Seither zeigte sich die Partei von ihrer altbewährten Seite, und das heißt: wie ein aufgescheuchter Hühnerhaufen. Parteirechte wie Parteilinke suchten hektisch nach Erklärungen und der Deutungshoheit über das Neukölln-Debakel. Schließlich ist Martin Hikel nicht nur Neuköllns Bezirksbürgermeister, sondern seit Frühjahr 2024 zudem Landesvorsitzender der Berliner SPD. Beim Parteitag tauchte er erst Stunden nach Beginn der Veranstaltung auf. „Ist wohl auch gut so“, sagte ein Delegierter zur taz.

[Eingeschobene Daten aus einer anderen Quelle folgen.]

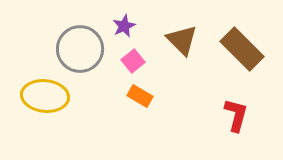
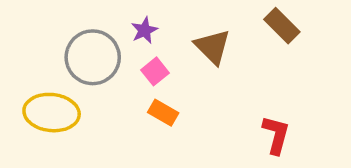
brown rectangle: (242, 49) -> (282, 26), moved, size x0.7

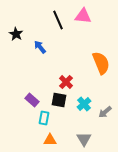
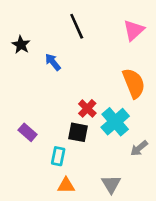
pink triangle: (83, 16) -> (134, 30), moved, turned -48
purple rectangle: (32, 100) -> (28, 132), moved
cyan cross: (84, 104) -> (115, 122), moved, size x1.5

Auch wenn es auf taz-Nachfrage vorab aus der SPD-Parteizentrale hieß, dass es sich bei der Hikel-Geschichte um ein reines Neukölln-Problem handele, entstanden in einer speziellen Situation, die sich während der Versammlung hochgeschaukelt habe. Nicht auszuschließen war, dass die Chaostage beim Landesparteitag an diesem Samstag in die nächste Runde gehen.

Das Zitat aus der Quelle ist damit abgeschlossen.